THE SYMPTOMS APPEAR MOST OFTEN IN MATURE dairy cows more than 150 days in milk. Some cows recover and rebound in milk production after about three weeks, but others do not and are culled.

THIS SITUATION APPEARED SHORTLY AFTER THE Smokehouse Creek Fire devastated the area, burning more than a million acres. However, the winds blew smoke from the fire eastward, not toward the affected dairies in the Western Panhandle, so officials indicate it is unlikely to be the culprit behind the current health mystery.

MILK PRODUCTION IN THE U.S. CONTINUED ITS DESCENT in February, down 1.3% year-over-year after adjusting for the leap day. This was the largest monthly production decline since January 2022 and follows this January’s reduction of 1.2%. This was the eighth consecutive month of reduced output.

KEY DAIRY STATES ALL SAW PRODUCTION DECLINES except Wisconsin, where milk output grew by 0.6%. Production fell in Idaho by 2.7%, New York by 1%, California by 0.9%, and Texas by 0.7%.

EVEN THOUGH MILK OUTPUT DECLINED, cream production climbed and average milkfat levels continued upward, reaching 4.35% in January, according to Daily Dairy Report’s Sarina Sharp.

THE NATION’S DAIRY HERD IS DOWN 89,000 HEAD compared to the same month last year, but producers added 10,000 cows in February, which was the largest month-over-month increase in almost a year.

STILL, USDA’S HERD SIZE FORECAST FOR 2024 was reduced from last month, along with milk per cow and total production. The agency’s March report forecast a national herd of 9.335 million head, with 24,345 pounds of milk per cow and 227.3 billion pounds of total milk output.
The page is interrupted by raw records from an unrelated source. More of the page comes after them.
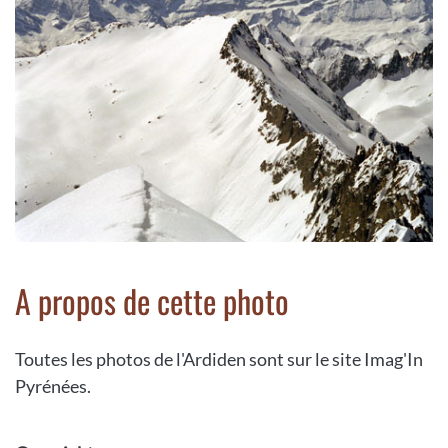
A propos de cette photo
Toutes les photos de l'Ardiden sont sur le site Imag'In
Pyrénées.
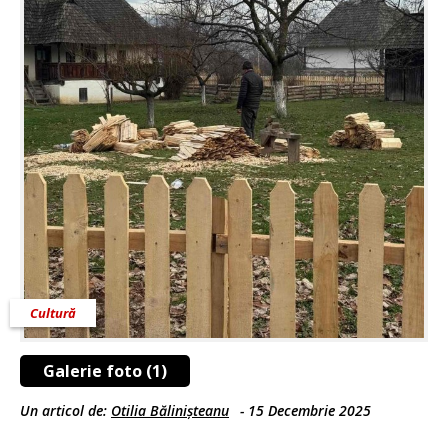
Cultură
Galerie foto (1)
Un articol de:
Otilia Bălinișteanu
-
15 Decembrie 2025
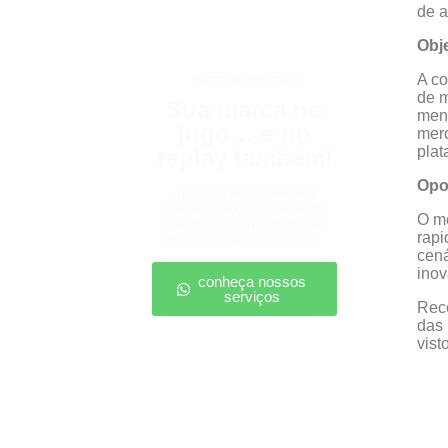
de a
Obj
A co
patrocínio esportivo
de m
Sua marca no
menc
jogo… e no
merc
plat
replay também!
Opo
Apareça nos melhores
lances, entre no radar da
O me
torcida e ganhe destaque
rapi
até na resenha pós-jogo.
cená
inov
conheça nossos
serviços
Rece
das 
vist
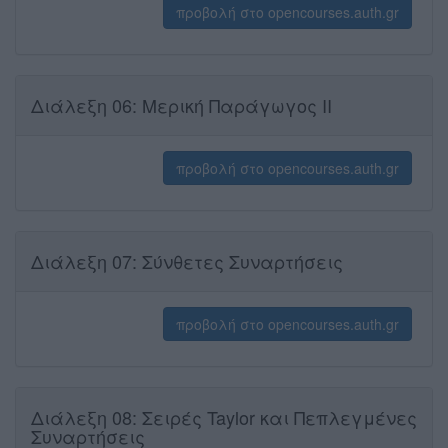
προβολή στο opencourses.auth.gr
Διάλεξη 06: Μερική Παράγωγος ΙΙ
προβολή στο opencourses.auth.gr
Διάλεξη 07: Σύνθετες Συναρτήσεις
προβολή στο opencourses.auth.gr
Διάλεξη 08: Σειρές Taylor και Πεπλεγμένες
Συναρτήσεις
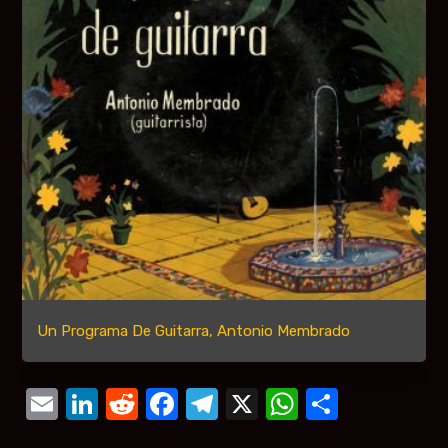
Un Programa De Guitarra, Antonio Membrado
Email
LinkedIn
Reddit
Facebook
Telegram
X
WhatsAp
Compar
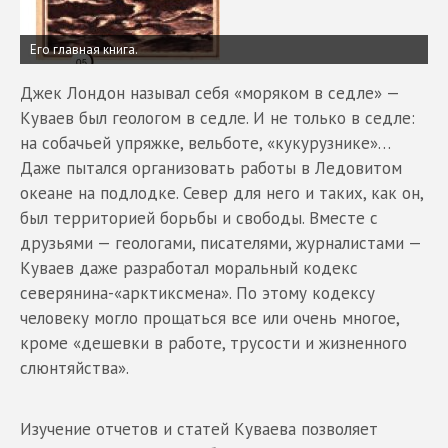
Его главная книга.
Джек Лондон называл себя «моряком в седле» —
Куваев был геологом в седле. И не только в седле:
на собачьей упряжке, вельботе, «кукурузнике»…
Даже пытался организовать работы в Ледовитом
океане на подлодке. Север для него и таких, как он,
был территорией борьбы и свободы. Вместе с
друзьями — геологами, писателями, журналистами —
Куваев даже разработал моральный кодекс
северянина-«арктиксмена». По этому кодексу
человеку могло прощаться все или очень многое,
кроме «дешевки в работе, трусости и жизненного
слюнтяйства».
Изучение отчетов и статей Куваева позволяет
WITH FIRM DOMESTIC DEMAND, DAIRY IMPORT expectations were revised upward, while U.S. dairy exports were adjusted downward. The All-Milk price forecast rose 30 cents to reach $21.25 per cwt.
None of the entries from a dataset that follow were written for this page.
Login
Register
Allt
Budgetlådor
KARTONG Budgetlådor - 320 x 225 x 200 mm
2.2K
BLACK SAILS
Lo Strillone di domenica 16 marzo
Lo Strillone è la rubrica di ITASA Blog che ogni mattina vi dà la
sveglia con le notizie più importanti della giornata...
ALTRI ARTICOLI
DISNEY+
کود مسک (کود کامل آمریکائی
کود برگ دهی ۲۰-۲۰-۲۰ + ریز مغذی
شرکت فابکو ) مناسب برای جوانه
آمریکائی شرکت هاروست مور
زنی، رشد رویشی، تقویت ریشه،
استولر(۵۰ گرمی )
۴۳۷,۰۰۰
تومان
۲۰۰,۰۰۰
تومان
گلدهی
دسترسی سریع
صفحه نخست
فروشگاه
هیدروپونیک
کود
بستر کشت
THE WIDE SPREAD BETWEEN THE CLASS III AND CLASS IV milk price remains, with an average Class III price for 2024 projected to be $17.40 per cwt. while Class IV projections sit at $20.35 per cwt. This spread, along with outdated make allowances, will create great variation in producer milk checks. Read more on page 159.

WALMART ANNOUNCED PLANS TO OPEN ITS THIRD owned and operated milk processing plant. This one, located in Robinson, Texas, is expected to open in 2026 and will create nearly 400 new jobs. The facility will process whole, 2%, 1%, skim, and 1% chocolate milk for Walmart’s Great Value and Sam’s Club’s Member’s Mark brands.

SIGN-UP FOR DAIRY MARGIN COVERAGE continues through April 29 for the 2024 calendar year. The calculated margin in January was $8.48, using a $20.10 per cwt. All-Milk price, $4.74 per bushel of corn, $378.40 per ton of soybean meal, and $274 per ton for Premium alfalfa.